Autumn 2018
IssueWords by Mark Corbett
Illustration by Steve McCabe
In June 2018 the Industrial Biotechnology Leadership Forum launched A National Industrial Biotechnology Strategy to 2030. One of its co-authors, Dr Mark Corbett, Project Manager of CoEBio3 at the University, explains how this technology is central to UK plans for clean growth.
Nationally and internationally, governments have made commitments that growth should not come at the expense of the planet. Reduction in greenhouse emissions is essential if we are to prevent a man-made catastrophe, leading to extreme weather, food shortages, human conflict and mass extinctions. Nonetheless, human appetite for products and technology continues unabated.
Industrial biotechnology (IB) offers us a solution to this challenge. IB harnesses the power of biological systems to produce and process materials, chemicals and energy. It will be a key enabling technology in the shift from polluting, fossil-based manufacturing to new low-carbon economies.
The exquisite selectivity of biology, honed through billions of years of evolution, is now tailorable through biological sciences such as synthetic biology and industrial biotechnology. These enable new, low-carbon and low-energy processes.
IB dates back to the rise of civilisation itself – look at the fermentation processes we use to produce alcohol. Today’s IB allows us to go further, using fermentable sugars for production of speciality chemicals, polymers, and biofuels, replacing those derived from petrochemicals. Not only that, but IB processes can create value where once there was waste – for example, from sustainable, low-value, natural starting materials, including by-products such as wheat straw or sawdust. Consider the 480kg of municipal solid waste utilised per person in the UK in 2016 – IB is beginning to use that as a feedstock, adding value to waste otherwise destined for incineration or landfill.
Importantly, the environmental benefits of IB go hand in glove with the potential for economic growth. IB has the immediate potential to disrupt established and stagnant markets worth at least $34 billion (£26 billion). It can transform UK prospects, with core national strengths in high-growth areas such as the manufacture of high-value chemicals and biological medicinal products. The UK is already establishing significant industrial capabilities, for example in biosurfactants and bioplastics.
The UK has a world-leading academic IB research base and many industry champions, but in common with many research areas has faced significant challenges to commercial realisation. Plans are afoot to resolve this. A National Industrial Biotechnology Strategy to 2030 sets out an industry-led plan, delivered in partnership with government and academia, to address key barriers in the translation of IB.

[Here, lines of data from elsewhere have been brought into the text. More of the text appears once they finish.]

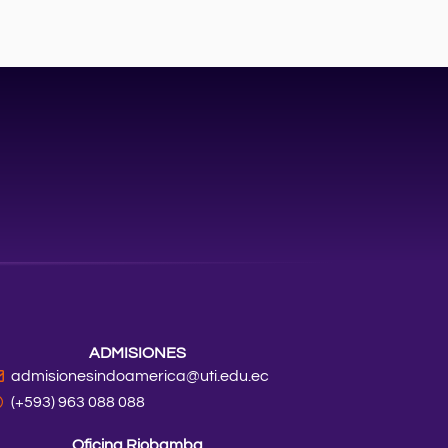
ADMISIONES
admisionesindoamerica@uti.edu.ec
(+593) 963 088 088
Oficina Riobamba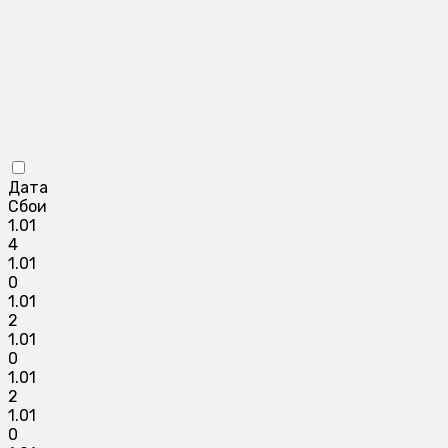
Дата
Сбои
1.01
4
1.01
0
1.01
2
1.01
0
1.01
2
1.01
0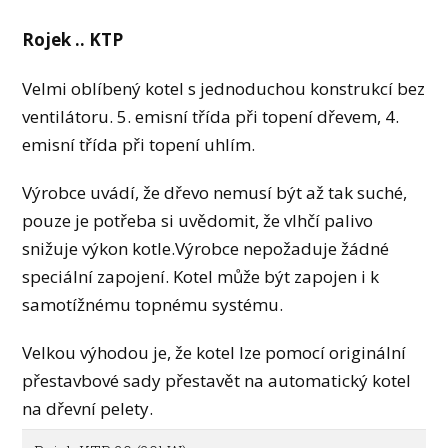
Rojek .. KTP
Velmi oblíbený kotel s jednoduchou konstrukcí bez
ventilátoru. 5. emisní třída při topení dřevem, 4.
emisní třída při topení uhlím.
Výrobce uvádí, že dřevo nemusí být až tak suché,
pouze je potřeba si uvědomit, že vlhčí palivo
snižuje výkon kotle.Výrobce nepožaduje žádné
speciální zapojení. Kotel může být zapojen i k
samotížnému topnému systému.
Velkou výhodou je, že kotel lze pomocí originální
přestavbové sady přestavět na automatický kotel
na dřevní pelety.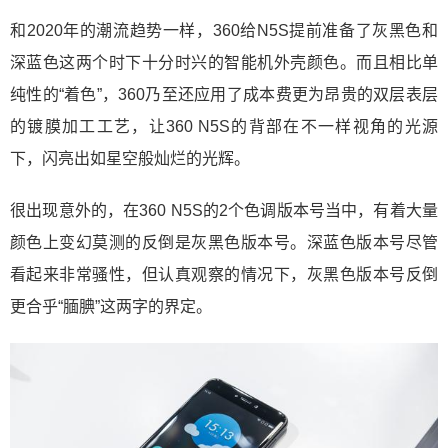
和2020年的潮流趋势一样，360给N5S提前准备了灰黑色和
深蓝色这两个时下十分时兴的智能机外壳颜色。而且相比单
纯性的“着色”，360乃至还应用了成本费更为昂贵的双层表层
的镀膜加工工艺，让360 N5S的背部在不一样视角的光源
下，闪亮出如星空般灿烂的光辉。
很出现意外的，在360 N5S的2个色调版本号当中，有着大量
颜色上变幻莫测的反倒是灰黑色版本号。深蓝色版本号尽管
看起来非常骚性，但认真观察的情况下，灰黑色版本号反倒
更合乎“腼腆”这两字的界定。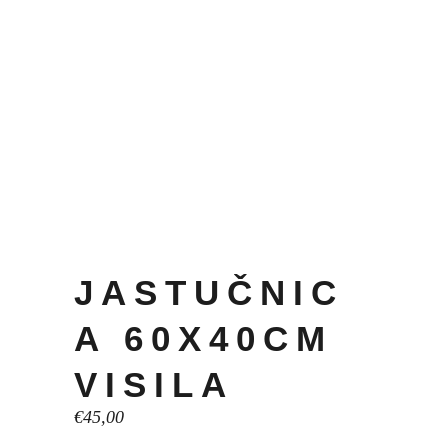
JASTUČNIC
A 60X40CM
VISILA
€
45,00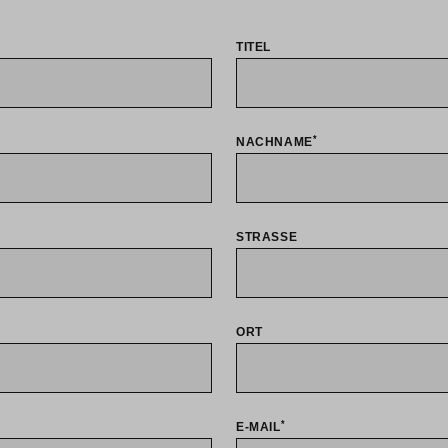
Probefahrt vereinbaren
TITEL
*
NACHNAME
STRASSE
ORT
*
E-MAIL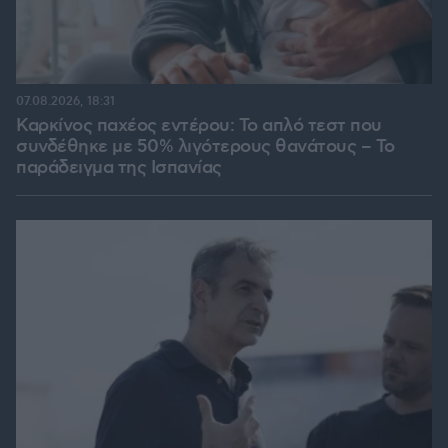
07.08.2026, 18:31
Καρκίνος παχέος εντέρου: Το απλό τεστ που
συνδέθηκε με 50% λιγότερους θανάτους – Το
παράδειγμα της Ισπανίας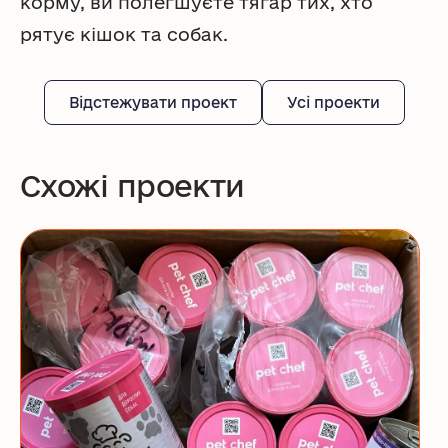
корму, ви полегшуєте тягар тих, хто
рятує кішок та собак.
Відстежувати проект
Усі проекти
Схожі проекти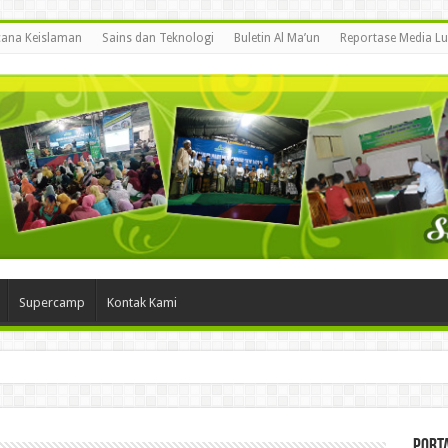
ana Keislaman
Sains dan Teknologi
Buletin Al Ma’un
Reportase Media Lu
Supercamp
Kontak Kami
Porta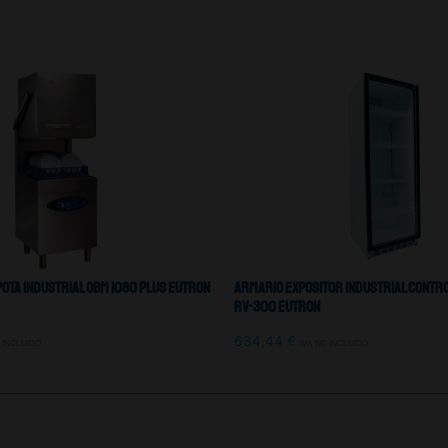
ota Industrial OBM 1080 Plus Eutron
Armario Expositor Industrial Contr
RV-300 Eutron
634,44
€
O INCLUIDO
IVA NO INCLUIDO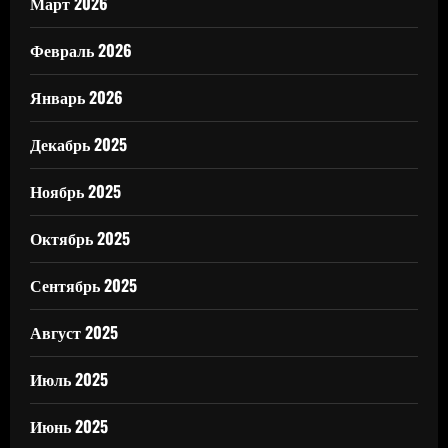
Март 2026
Февраль 2026
Январь 2026
Декабрь 2025
Ноябрь 2025
Октябрь 2025
Сентябрь 2025
Август 2025
Июль 2025
Июнь 2025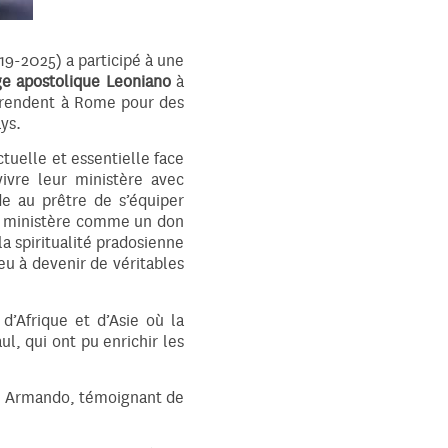
9-2025) a participé à une
ge apostolique Leoniano
à
se rendent à Rome pour des
ys.
ctuelle et essentielle face
vivre leur ministère avec
 au prêtre de s’équiper
le ministère comme un don
la spiritualité pradosienne
u à devenir de véritables
d’Afrique et d’Asie où la
l, qui ont pu enrichir les
ère Armando, témoignant de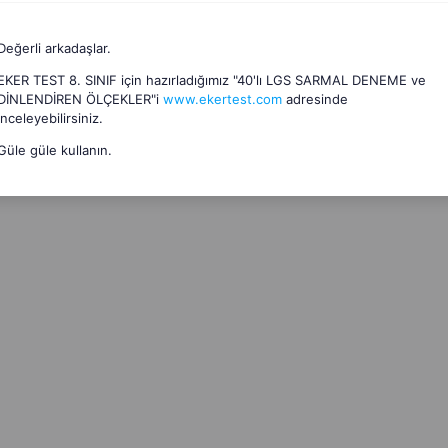
Değerli arkadaşlar.
EKER TEST 8. SINIF için hazırladığımız "40'lı LGS SARMAL DENEME ve
DİNLENDİREN ÖLÇEKLER"i
www.ekertest.com
adresinde
inceleyebilirsiniz.
Güle güle kullanın.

IB can grow the UK economy, driving the creation of jobs that command significant wage premiums while providing high- technology solutions to the challenges of implementing the UK government’s Clean Growth Strategy. As the value of global IB- enabled markets soars, it’s imperative that the UK remains at the forefront of this sector. It’s well placed to do so – but implementation of an integrated strategy is essential.
We must reduce unnecessary consumption through energy and resource efficiency, but production is intimately linked to human activity. The development of low-carbon sustainable technologies, IB key among them, is essential if we are to avert disaster while maintaining and improving our quality of life.
Mark Corbett is the Project Manager CoEBio3 in the Department of Chemistry at the University.